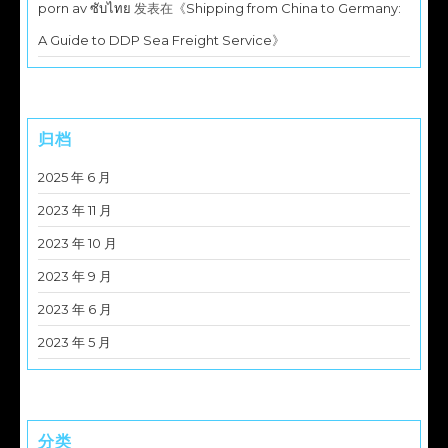
porn av ซับไทย
发表在《
Shipping from China to Germany:
A Guide to DDP Sea Freight Service
》
归档
2025 年 6 月
2023 年 11 月
2023 年 10 月
2023 年 9 月
2023 年 6 月
2023 年 5 月
分类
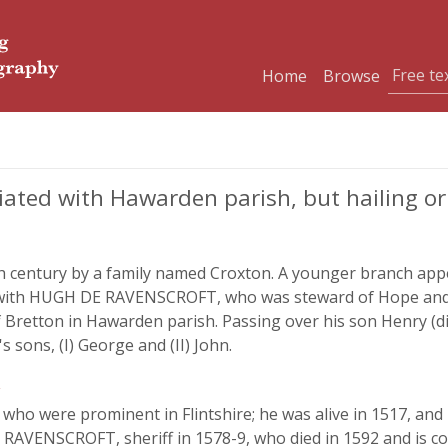
Home
Browse
ated with Hawarden parish, but hailing ori
th century by a family named Croxton. A younger branch appea
ly with HUGH DE RAVENSCROFT, who was steward of Hope and
of Bretton in Hawarden parish. Passing over his son Henry (
 sons, (I) George and (II) John.
,
res who were prominent in Flintshire; he was alive in 1517,
RAVENSCROFT, sheriff in 1578-9, who died in 1592 and is co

▸ **Exercise aim**:
Check each line above for the string "with" and return those that contain it.

▸ **The completed task**:
ated with Hawarden parish, but hailing ori
ly with HUGH DE RAVENSCROFT, who was steward of Hope and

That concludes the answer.